Rajat Khosla lays out six priorities to move women’s, children’s and adolescents’ health from resilience to reform in 2026.
The past year confirmed that gains in women’s, children’s and adolescents’ health (WCAH) were more fragile than previously assumed. In 2025, sharp financing contractions, political retrenchment on rights, particularly sexual and reproductive health and rights (SRHR), and multiple and intersecting crises, converged to expose how fragile past gains really were. Having relied heavily on external financing and political prioritization through the Millenium and then Sustainable Development Goals, today WCAH suffers from the structural failures of the global development system.
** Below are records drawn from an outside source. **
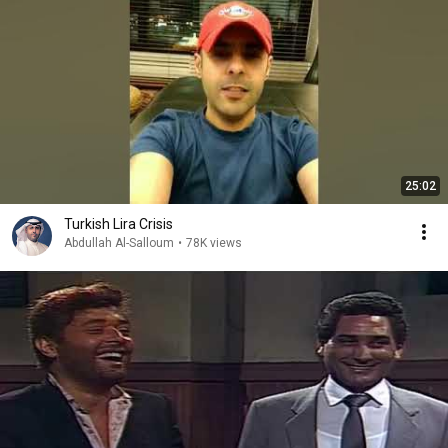
25:02
Turkish Lira Crisis
Abdullah Al-Salloum
•
78K views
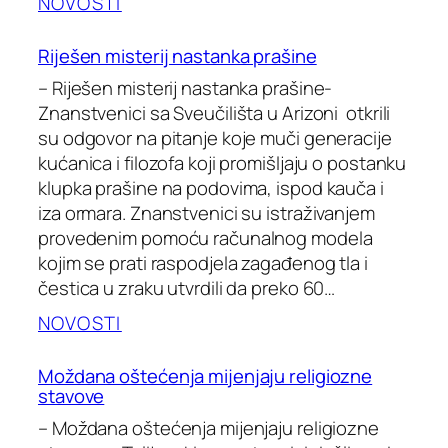
NOVOSTI
Riješen misterij nastanka prašine
– Riješen misterij nastanka prašine-
Znanstvenici sa Sveučilišta u Arizoni otkrili
su odgovor na pitanje koje muči generacije
kućanica i filozofa koji promišljaju o postanku
klupka prašine na podovima, ispod kauča i
iza ormara. Znanstvenici su istraživanjem
provedenim pomoću računalnog modela
kojim se prati raspodjela zagađenog tla i
čestica u zraku utvrdili da preko 60…
NOVOSTI
Moždana oštećenja mijenjaju religiozne
stavove
– Moždana oštećenja mijenjaju religiozne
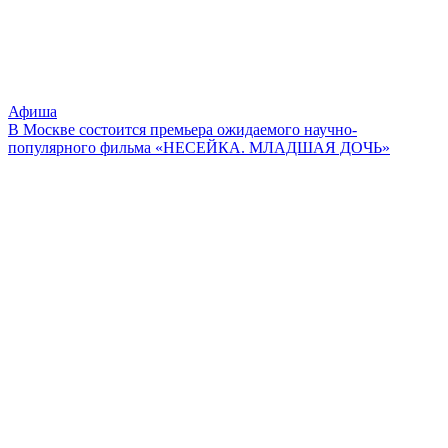
Афиша
В Москве состоится премьера ожидаемого научно-
популярного фильма «НЕСЕЙКА. МЛАДШАЯ ДОЧЬ»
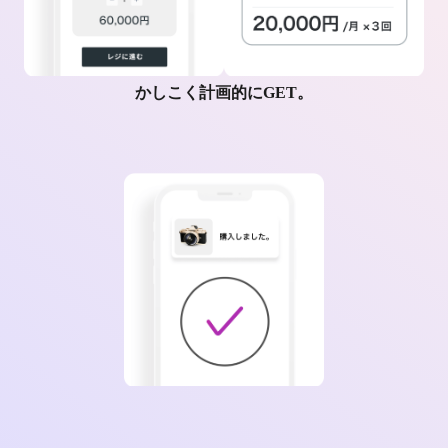
かしこく計画的にGET。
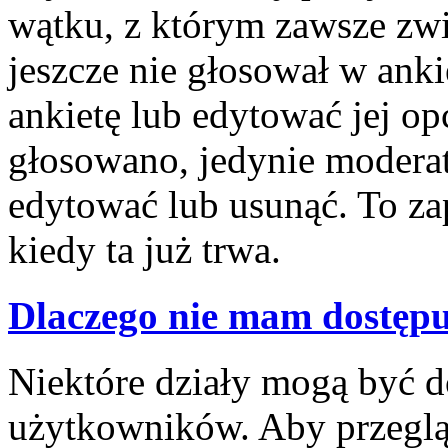
wątku, z którym zawsze związ
jeszcze nie głosował w anki
ankietę lub edytować jej opc
głosowano, jedynie moderat
edytować lub usunąć. To z
kiedy ta już trwa.
Dlaczego nie mam dostępu
Niektóre działy mogą być d
użytkowników. Aby przegląd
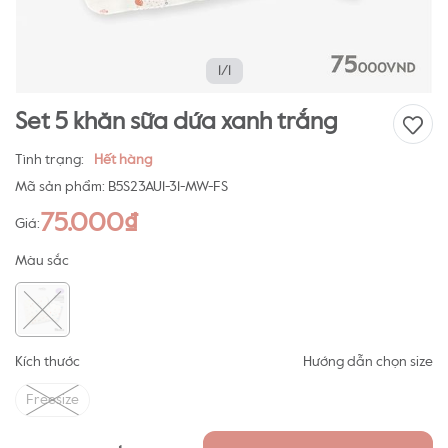
1/1
Set 5 khăn sữa dứa xanh trắng
Tình trạng:
Hết hàng
Mã sản phẩm:
B5S23AU1-31-MW-FS
75.000₫
Giá:
Màu sắc
Kích thước
Hướng dẫn chọn size
Freesize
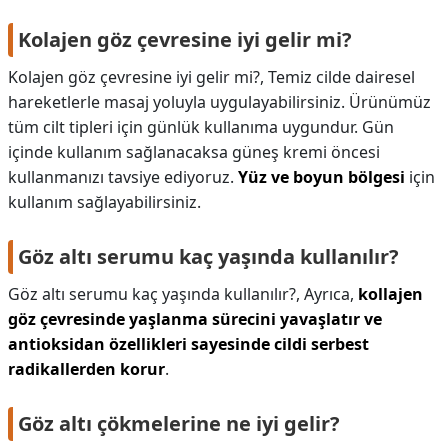
Kolajen göz çevresine iyi gelir mi?
Kolajen göz çevresine iyi gelir mi?,
Temiz cilde dairesel
hareketlerle masaj yoluyla uygulayabilirsiniz. Ürünümüz
tüm cilt tipleri için günlük kullanıma uygundur. Gün
içinde kullanım sağlanacaksa güneş kremi öncesi
kullanmanızı tavsiye ediyoruz.
Yüz ve boyun bölgesi
için
kullanım sağlayabilirsiniz.
Göz altı serumu kaç yaşında kullanılır?
Göz altı serumu kaç yaşında kullanılır?,
Ayrıca,
kollajen
göz çevresinde yaşlanma sürecini yavaşlatır ve
antioksidan özellikleri sayesinde cildi serbest
radikallerden korur
.
Göz altı çökmelerine ne iyi gelir?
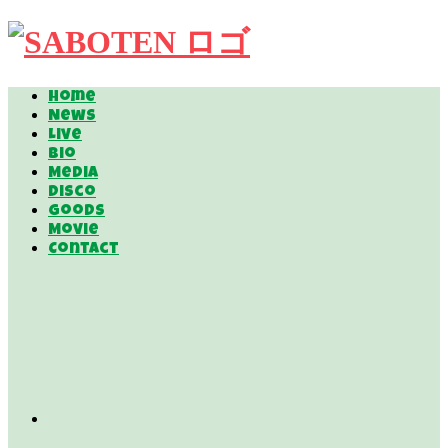
Home
News
Live
Bio
Media
Disco
Goods
Movie
Contact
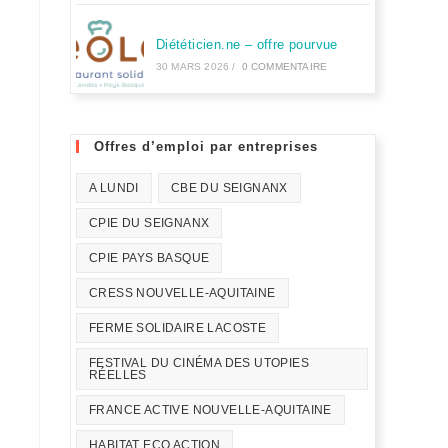
Diététicien.ne – offre pourvue
30 MARS 2026
/
0 COMMENTAIRE
Offres d’emploi par entreprises
A LUNDI
CBE DU SEIGNANX
CPIE DU SEIGNANX
CPIE PAYS BASQUE
CRESS NOUVELLE-AQUITAINE
FERME SOLIDAIRE LACOSTE
FESTIVAL DU CINÉMA DES UTOPIES
RÉELLES
FRANCE ACTIVE NOUVELLE-AQUITAINE
HABITAT ECO ACTION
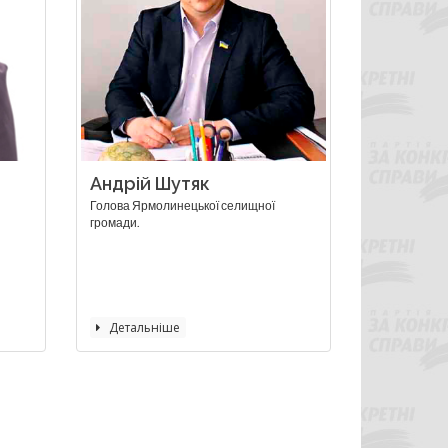
Андрій Шутяк
Голова Ярмолинецької селищної
громади.
Детальніше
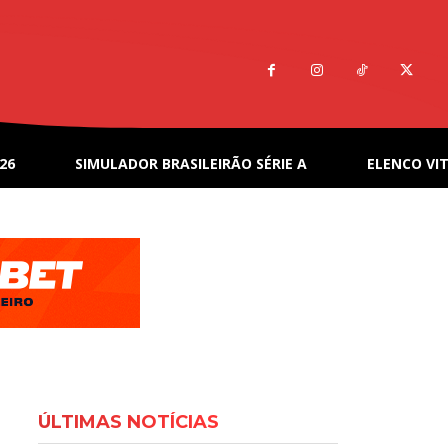
26
SIMULADOR BRASILEIRÃO SÉRIE A
ELENCO VIT
ÚLTIMAS NOTÍCIAS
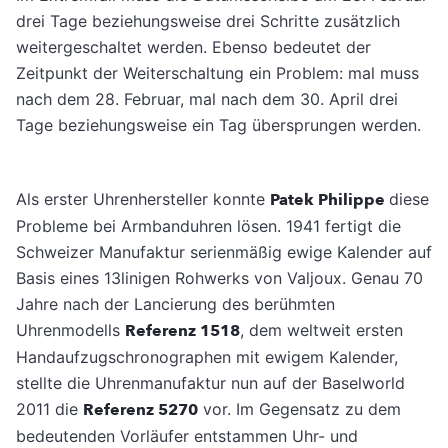
drei Tage beziehungsweise drei Schritte zusätzlich
weitergeschaltet werden. Ebenso bedeutet der
Zeitpunkt der Weiterschaltung ein Problem: mal muss
nach dem 28. Februar, mal nach dem 30. April drei
Tage beziehungsweise ein Tag übersprungen werden.
Als erster Uhrenhersteller konnte
Patek Philippe
diese
Probleme bei Armbanduhren lösen. 1941 fertigt die
Schweizer Manufaktur serienmäßig ewige Kalender auf
Basis eines 13linigen Rohwerks von Valjoux. Genau 70
Jahre nach der Lancierung des berühmten
Uhrenmodells
Referenz 1518
, dem weltweit ersten
Handaufzugschronographen mit ewigem Kalender,
stellte die Uhrenmanufaktur nun auf der Baselworld
2011 die
Referenz 5270
vor. Im Gegensatz zu dem
bedeutenden Vorläufer entstammen Uhr- und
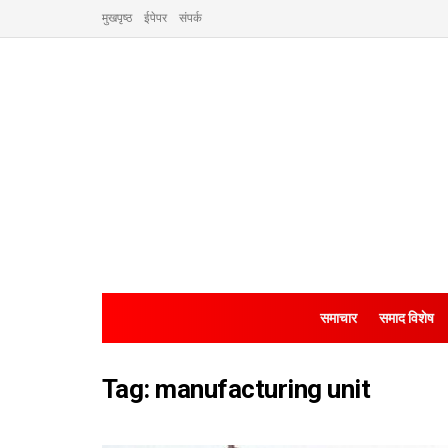
मुखपृष्ठ
ईपेपर
संपर्क
समाचार
समाद विशेष
Tag:
manufacturing unit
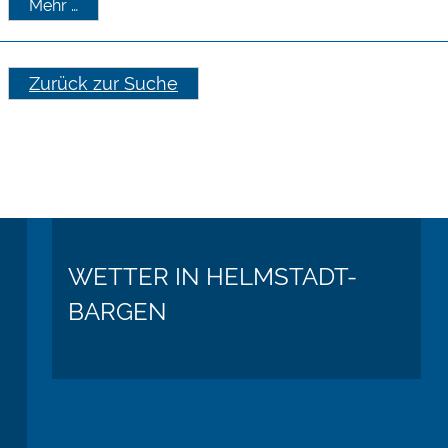
Mehr …
Zurück zur Suche
WETTER IN HELMSTADT-
BARGEN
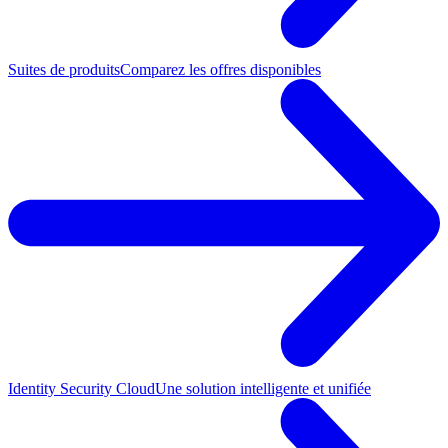
Suites de produits
Comparez les offres disponibles
Identity Security Cloud
Une solution intelligente et unifiée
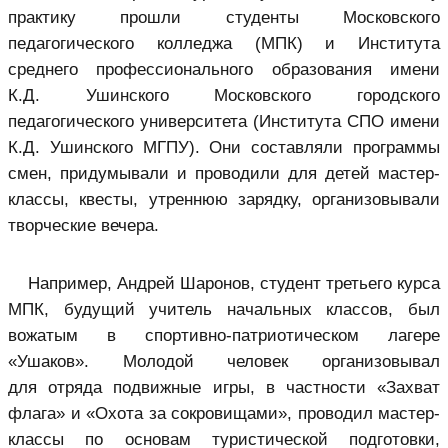
практику прошли студенты Московского
педагогического колледжа (МПК) и Института
среднего профессионального образования имени
К.Д. Ушинского Московского городского
педагогического университета (Института СПО имени
К.Д. Ушинского МГПУ). Они составляли программы
смен, придумывали и проводили для детей мастер-
классы, квесты, утреннюю зарядку, организовывали
творческие вечера.
Например, Андрей Шаронов, студент третьего курса
МПК, будущий учитель начальных классов, был
вожатым в спортивно-патриотическом лагере
«Ушаков». Молодой человек организовывал
для отряда подвижные игры, в частности «Захват
флага» и «Охота за сокровищами», проводил мастер-
классы по основам туристической подготовки,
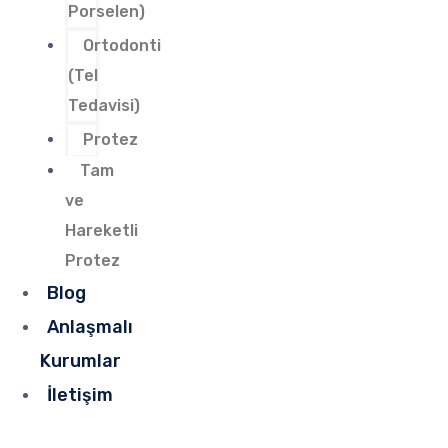
Porselen)
Ortodonti
(Tel
Tedavisi)
Protez
Tam
ve
Hareketli
Protez
Blog
Anlaşmalı
Kurumlar
İletişim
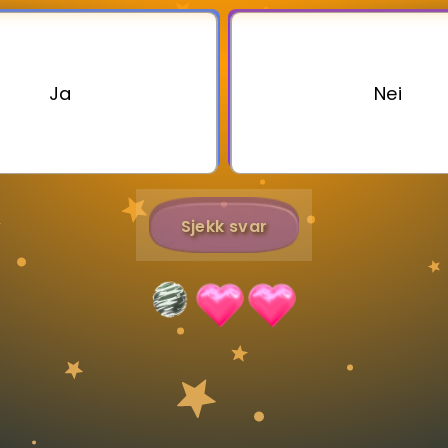
Bestill privatundervisning
Ja
Nei
Inviter en venn
Sjekk svar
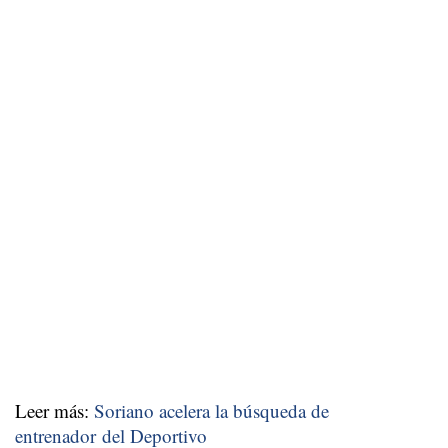
Leer más:
Soriano acelera la búsqueda de
entrenador del Deportivo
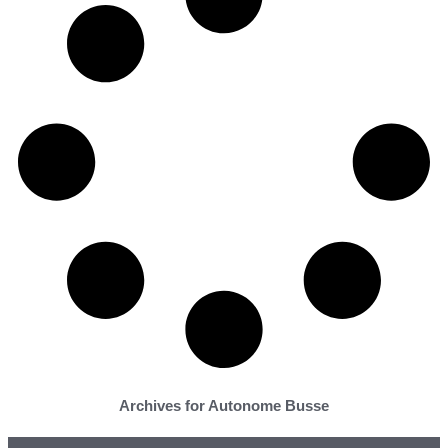
Archives for Autonome Busse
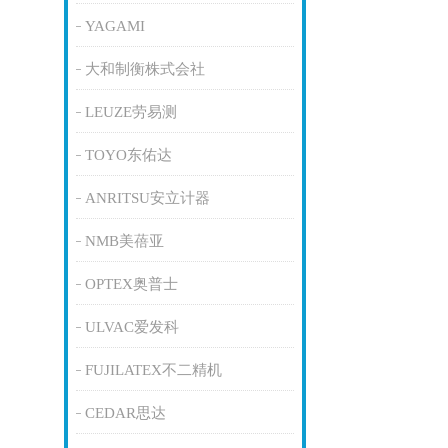
YAGAMI
大和制衡株式会社
LEUZE劳易测
TOYO东佑达
ANRITSU安立计器
NMB美蓓亚
OPTEX奥普士
ULVAC爱发科
FUJILATEX不二精机
CEDAR思达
In 2026, the question is no longer whether WCAH is under threat. The question is whether global governance, financing, and political leadership are capable of course correction.
2025: structural inflection point
The disruptions of 2025 were systems changing. According to estimates from the Institute for Health Metrics and Evaluation, development assistance for health declined by around 20 per cent in real terms between 2023 and 2025, with Sub-Saharan Africa experiencing the steepest reductions. These cuts did not simply reduce program coverage; they destabilized health systems already operating close to breaking point. Evidence from PMNCH partners across more than 20 countries showed widespread program downsizing, organizational closures, and loss of frontline health workers, particularly in sexual and reproductive, maternal, newborn, child and adolescent health services.
At the same time, political and ideological pressures reshaped the operating environment in ways that compounded these financing shocks. The expanded application of the Global Gag Rule – defined by some as a major escalation of regressive policies - donor-imposed restrictions on diversity, equity and inclusion, and broader rollbacks on sexual and reproductive health and rights (SRHR) translated directly into service disruptions, reduced access to contraception and safe abortion, and weakened civil society engagement. These measures functioned less as isolated policy choices than as instruments of governance, actively reshaping power, voice, and accountability across global health and development systems.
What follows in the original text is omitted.